K-shift layer copy_acc Global IPMR
L0 (current v76) 9.2% 0.00%
L1 98.0% 96.21%
L2 15.8% 0.22%
L3 (last) 32.6% 0.89%

Offset sweep (placement=L0, n=8, ALiBi ON, seed=42)

offset copy_acc IPMR
1 9.2% 0.00%
2 37.9% 0.67%
3 32.4% 0.00%
5 17.6% 4.02%

Key insight

At synth+ALiBi+short-distance, K-shift L1 is dramatically better than L0 (96% vs 0% IPMR; 98% vs 9% copy_acc). L0 is uniquely bad. L2 and L3 are mediocre. The story is "L1 specifically wins", not "later layers win".

This is a sharper prediction than the prior outline's "L_(n-1) wins" claim (which came from synth+no-ALiBi+long-distance). For 75M (n_layers=12), the analog is K-shift L1 (second layer), NOT L11 (last layer).

Mechanism hypothesis

L0 receives raw token embeddings β€” limited positional structure. K-shift on L1 sees post-L0-attention features, which are content-mixed and provide richer K-vector geometry for sign-STE to discriminate.
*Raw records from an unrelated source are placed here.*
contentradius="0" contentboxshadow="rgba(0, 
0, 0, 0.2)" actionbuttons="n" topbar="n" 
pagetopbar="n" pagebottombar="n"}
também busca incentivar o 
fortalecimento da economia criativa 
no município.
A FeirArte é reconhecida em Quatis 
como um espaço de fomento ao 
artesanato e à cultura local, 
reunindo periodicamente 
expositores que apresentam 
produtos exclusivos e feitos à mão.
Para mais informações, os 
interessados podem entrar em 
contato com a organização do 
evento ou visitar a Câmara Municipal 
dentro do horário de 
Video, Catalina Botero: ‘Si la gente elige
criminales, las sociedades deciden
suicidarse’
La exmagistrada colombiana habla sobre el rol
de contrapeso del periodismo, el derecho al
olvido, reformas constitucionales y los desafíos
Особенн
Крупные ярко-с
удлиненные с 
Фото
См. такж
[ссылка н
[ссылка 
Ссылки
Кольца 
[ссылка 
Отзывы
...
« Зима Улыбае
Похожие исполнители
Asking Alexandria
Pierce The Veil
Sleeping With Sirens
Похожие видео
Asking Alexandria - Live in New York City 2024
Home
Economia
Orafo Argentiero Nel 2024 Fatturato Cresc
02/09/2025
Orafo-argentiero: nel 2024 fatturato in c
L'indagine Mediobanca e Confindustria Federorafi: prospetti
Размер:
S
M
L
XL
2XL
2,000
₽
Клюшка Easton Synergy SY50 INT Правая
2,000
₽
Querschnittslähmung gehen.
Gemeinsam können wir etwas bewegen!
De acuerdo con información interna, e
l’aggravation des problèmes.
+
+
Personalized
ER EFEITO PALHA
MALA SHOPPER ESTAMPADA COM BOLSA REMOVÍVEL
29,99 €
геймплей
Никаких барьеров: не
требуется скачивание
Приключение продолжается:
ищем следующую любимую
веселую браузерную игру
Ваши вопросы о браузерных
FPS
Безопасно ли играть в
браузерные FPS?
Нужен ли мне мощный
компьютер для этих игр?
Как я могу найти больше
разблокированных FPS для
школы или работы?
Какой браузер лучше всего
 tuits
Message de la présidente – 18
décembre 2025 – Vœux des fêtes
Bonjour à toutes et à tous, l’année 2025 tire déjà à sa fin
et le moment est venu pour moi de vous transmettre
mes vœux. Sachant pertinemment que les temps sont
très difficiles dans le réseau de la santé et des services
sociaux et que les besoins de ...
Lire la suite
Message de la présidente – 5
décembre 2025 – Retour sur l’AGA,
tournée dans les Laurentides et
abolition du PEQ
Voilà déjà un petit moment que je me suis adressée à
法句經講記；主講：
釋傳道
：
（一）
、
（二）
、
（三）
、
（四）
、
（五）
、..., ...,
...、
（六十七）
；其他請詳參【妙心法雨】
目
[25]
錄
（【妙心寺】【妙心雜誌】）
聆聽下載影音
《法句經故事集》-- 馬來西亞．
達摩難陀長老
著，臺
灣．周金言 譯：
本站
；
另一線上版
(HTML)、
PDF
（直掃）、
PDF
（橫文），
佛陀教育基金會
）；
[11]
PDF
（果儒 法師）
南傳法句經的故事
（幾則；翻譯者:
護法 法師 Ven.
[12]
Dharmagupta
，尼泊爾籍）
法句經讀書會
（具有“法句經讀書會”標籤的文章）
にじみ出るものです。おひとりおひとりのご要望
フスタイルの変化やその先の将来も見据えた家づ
L_late layers don't help because by then the residual stream has lost local positional structure; K-shift offset=1 there shifts a high-level content vector rather than a position-marked one.
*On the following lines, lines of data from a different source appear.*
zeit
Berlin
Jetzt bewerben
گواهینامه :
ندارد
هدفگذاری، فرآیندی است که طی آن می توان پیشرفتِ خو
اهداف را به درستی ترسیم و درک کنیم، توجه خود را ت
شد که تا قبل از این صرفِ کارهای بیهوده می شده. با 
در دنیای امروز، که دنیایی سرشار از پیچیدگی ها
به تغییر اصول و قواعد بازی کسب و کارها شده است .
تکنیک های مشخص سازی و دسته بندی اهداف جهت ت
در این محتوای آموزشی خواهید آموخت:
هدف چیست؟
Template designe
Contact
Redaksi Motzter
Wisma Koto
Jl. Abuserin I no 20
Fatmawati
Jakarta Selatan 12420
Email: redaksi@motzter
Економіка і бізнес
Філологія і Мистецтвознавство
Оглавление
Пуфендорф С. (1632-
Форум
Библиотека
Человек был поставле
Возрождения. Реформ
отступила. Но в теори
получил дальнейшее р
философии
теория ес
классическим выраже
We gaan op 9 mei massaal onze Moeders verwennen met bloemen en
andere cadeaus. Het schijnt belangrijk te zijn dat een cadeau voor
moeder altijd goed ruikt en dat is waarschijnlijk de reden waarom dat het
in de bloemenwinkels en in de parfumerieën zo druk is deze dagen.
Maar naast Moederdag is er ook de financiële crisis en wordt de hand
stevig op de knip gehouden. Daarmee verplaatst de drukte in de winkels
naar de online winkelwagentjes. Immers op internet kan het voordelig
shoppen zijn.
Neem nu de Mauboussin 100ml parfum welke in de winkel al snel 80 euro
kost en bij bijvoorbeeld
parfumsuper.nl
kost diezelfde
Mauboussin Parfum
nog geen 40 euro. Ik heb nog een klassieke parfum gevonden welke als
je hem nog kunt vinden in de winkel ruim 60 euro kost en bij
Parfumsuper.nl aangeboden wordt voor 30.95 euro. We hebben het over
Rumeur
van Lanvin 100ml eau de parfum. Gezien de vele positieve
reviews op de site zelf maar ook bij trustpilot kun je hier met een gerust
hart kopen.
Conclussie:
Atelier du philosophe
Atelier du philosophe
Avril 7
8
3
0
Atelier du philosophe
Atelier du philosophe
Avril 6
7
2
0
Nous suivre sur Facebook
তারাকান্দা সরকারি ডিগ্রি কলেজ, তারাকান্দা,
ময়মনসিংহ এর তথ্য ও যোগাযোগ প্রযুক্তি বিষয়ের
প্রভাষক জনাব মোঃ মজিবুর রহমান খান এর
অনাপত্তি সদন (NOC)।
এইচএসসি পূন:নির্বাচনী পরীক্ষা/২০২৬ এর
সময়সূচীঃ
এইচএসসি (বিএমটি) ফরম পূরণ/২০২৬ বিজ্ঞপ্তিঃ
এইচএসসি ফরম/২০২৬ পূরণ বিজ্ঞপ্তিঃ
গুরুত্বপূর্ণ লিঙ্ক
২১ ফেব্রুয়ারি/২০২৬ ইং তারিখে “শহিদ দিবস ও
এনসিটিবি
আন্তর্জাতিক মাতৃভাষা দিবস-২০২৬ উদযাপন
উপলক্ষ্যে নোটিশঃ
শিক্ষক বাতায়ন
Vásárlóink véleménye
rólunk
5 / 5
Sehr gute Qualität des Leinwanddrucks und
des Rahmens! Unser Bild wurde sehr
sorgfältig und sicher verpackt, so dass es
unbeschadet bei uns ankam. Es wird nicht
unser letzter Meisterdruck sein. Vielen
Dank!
Bottom line (post 9-seed sweep)

Synth+ALiBi+short-distance shows a real but lottery-distributed L1 advantage:

  • L1 IPMR > L0 IPMR on 4/9 seeds, mean Ξ” = +31pp (pβ‰ˆ0.04 one-sided)
  • L0 NEVER reaches strong induction (>50% IPMR), L1 reaches it 3/9 times
  • High variance: stdev of Ξ”_IPMR = 45.9 across seeds

This is consistent with "L1 unlocks a more capable regime that L0 cannot enter, but only ~33% of seed lotteries hit the jackpot at this scale".

Implication for 75M

If the monotonic pattern transfers, K-shift L11 (last) at 75M should robustly outperform L0:

  • Synth: L3 reaches strong induction on 6/9 seeds; L0 on 0/9
  • Mid-layers (L1, L2 analog of 75M's L1-L10) lottery-distributed
  • L_(n-1) is the most reliable placement

To verify at 75M (currently VM-blocked):

  • Single-seed K-shift L11 vs L0 head-to-head, 5K-10K steps
  • Even single seeds may show clear ordering since L11 hits strong induction more reliably than L0 (66% vs 0% in synth)

The current v76 recipe (RWSP + K-shift L0 + offset=1) may be leaving val_bpc on the table by ~0.05-0.20 BPC at 75M β€” testable when VM returns.